The Post Office submitted plans to Sheffield Corporation for a building fronting Fitzalan Square, but the councillors were less than impressed. In 1907 it sent a delegation to see Lord Granard, who represented the Post Office in the House of Lords, to ask for a better building, including a finer elevation, than the one proposed.
Newspapers had been full of stories about a new post office and the people of Sheffield had started to think that the building might never get built.
However, the visit to London appeared to work and later that year plans were released by the Post Office for a new building in Fitzalan Square adjoining the existing Flat Street offices.
Work started in 1908, coinciding with Fitzalan Square improvement works, and an immense crane, 70ft high and with a jib 95ft long, dominated the skyline.
It was designed by Walter Pott, an architect who had started work with HM Office of Works in 1896 working in the London and Leeds offices.
The design was a modern adaptation of the Renaissance and allowed an additional storey over the wing in Flat Street.
The principal front in Fitzalan Square was three storeys high, with a central portion having columns the full height of the two lower floors, these finished with carved Ionic caps and heavily moulded cornice and balustrade, which continued around the other fronts.
The front of Flat Street was treated in a similar manner but without the columns, and the corner with Fitzalan Square was rounded to accommodate a main staircase leading to the upper floors and finished with a dome.
The two principal entrances were in the wings of this portion, giving access to the public office, inquiry office, and Postmaster’s office.
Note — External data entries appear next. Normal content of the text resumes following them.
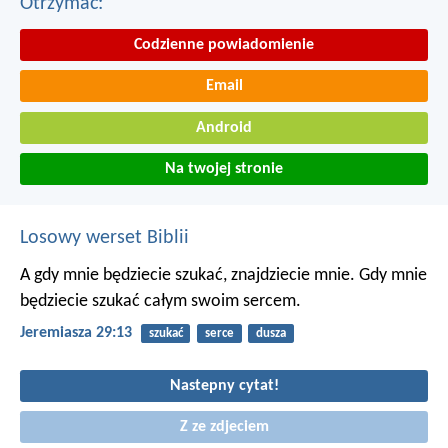
Otrzymac:
Codzienne powiadomienie
Email
Android
Na twojej stronie
Losowy werset Biblii
A gdy mnie będziecie szukać, znajdziecie mnie. Gdy mnie
będziecie szukać całym swoim sercem.
Jeremiasza 29:13
szukać
serce
dusza
Nastepny cytat!
Z ze zdjeciem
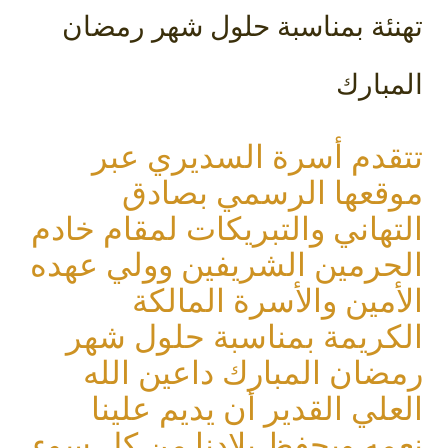
تهنئة بمناسبة حلول شهر رمضان
المبارك
تتقدم أسرة السديري عبر
موقعها الرسمي بصادق
التهاني والتبريكات لمقام خادم
الحرمين الشريفين وولي عهده
الأمين والأسرة المالكة
الكريمة بمناسبة حلول شهر
رمضان المبارك داعين الله
العلي القدير أن يديم علينا
نعمه ويحفظ بلادنا من كل سوء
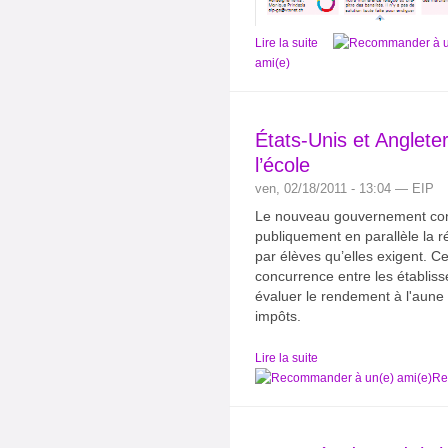
Lire la suite
ami(e)
États-Unis et Anglete
l’école
ven, 02/18/2011 - 13:04 — EIP
Le nouveau gouvernement con
publiquement en parallèle la 
par élèves qu’elles exigent. C
concurrence entre les établiss
évaluer le rendement à l'aune 
impôts.
Lire la suite
Re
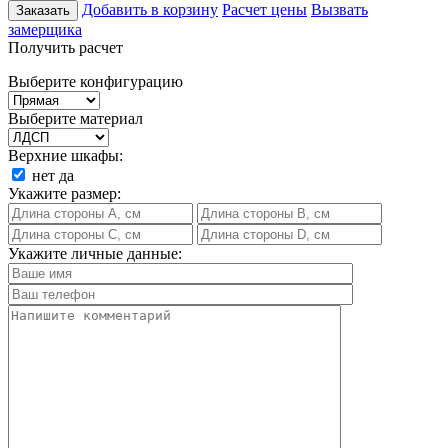
Добавить в корзину
Расчет цены
Вызвать
Заказать
замерщика
Получить расчет
Выберите конфигурацию
Выберите материал
Верхние шкафы:
нет
да
Укажите размер:
Укажите личные данные:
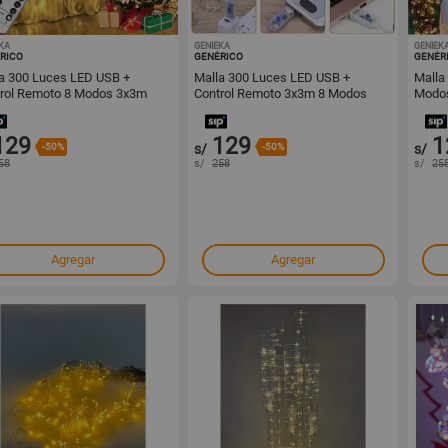
KA
1001598648
GENIEKA
1001598647
GENIEK
RICO
GENÉRICO
GENÉR
a 300 Luces LED USB +
Malla 300 Luces LED USB +
Malla
 Remoto 8 Modos 3x3m
Control Remoto 3x3m 8 Modos
Modos
dad Genieka
Navidad Genieka
Navid
129
129
1
-50%
s/
-50%
s/
58
s/
258
s/
25
Agregar
Agregar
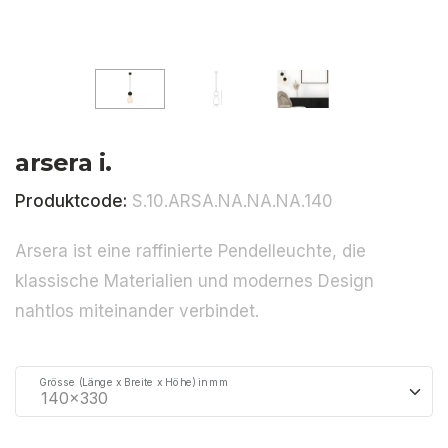
arsera i.
Produktcode:
S.10.ARSA.NA.NA.NA.140
Arsera ist eine raffinierte Pendelleuchte, die
klassische Materialien und modernes Design
nahtlos miteinander verbindet.
Grösse (Länge x Breite x Höhe) in mm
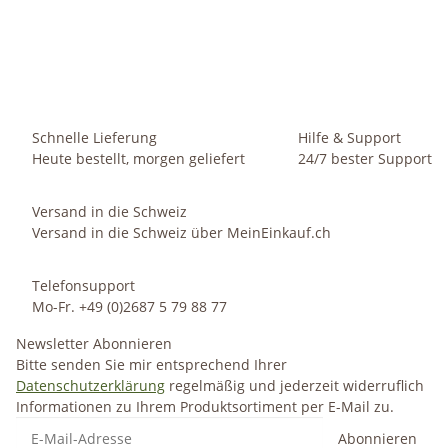
Größenabhängig
Knapper Lagerbestand
Schnelle Lieferung
Hilfe & Support
Heute bestellt, morgen geliefert
24/7 bester Support
Versand in die Schweiz
Versand in die Schweiz über MeinEinkauf.ch
Telefonsupport
Mo-Fr. +49 (0)2687 5 79 88 77
Newsletter Abonnieren
Bitte senden Sie mir entsprechend Ihrer
Datenschutzerklärung
regelmäßig und jederzeit widerruflich
Informationen zu Ihrem Produktsortiment per E-Mail zu.
Abonnieren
The upper parts of these were finished with heavy pediments.
Post boxes were at the base of the corner, with a large bracket clock (paid for by the council) above.
The main post room, for the sale of stamps and postal orders, was 64ft long and 45ft wide, lit with windows back and front, and lined to a height of 8ft with marble, with a mosaic floor. Adjoining was a public telephone office with ‘silence boxes’ to allow messages to be sent without interference or risk of transactions being overheard.
The Postmaster, the Chief Clerk and writing staff, as well as the sectional engineer, were accommodated on the first floor immediately over the public office and front entrances, and on the floor above was the telephone switch-room and message-room. The basement was used for batteries and engineers’ equipment.
The Flat Street wing was set apart on the lower floors for retiring rooms for staff, for the messengers’ delivery room, and for storerooms. The first floor was entirely occupied by an instrument room.
The lower part of the site was in Little Pond Street, a much-needed extension to the existing sorting office, and for the provision of yards for loading and unloading mail and the storage of handcarts.
The new post office was designed throughout to meet modern sanitary requirements as regards light and ventilation, and the walls and passages occupied by staff were faced with glazed bricks. Four boilers, 146 radiators, and 1½ miles of heating pipe was installed by the Brightside Foundry and Engineering Co.
The building had been built on a hillside, and the result was that the greater portion was down below street level, and what people saw from Fitzalan Square was only the top.
Although history books give a date of 1910 for the building, it came into use without fuss during the summer of 1909. “The staff simply left their posts in one building and walked over to the incomparably better equipped accommodation across the Square.”
It remained in operation until 1999 and remained empty for several years, a ‘building at risk’, until rescued by Sheffield Hallam University which opened it as the Institute of Arts in 2016.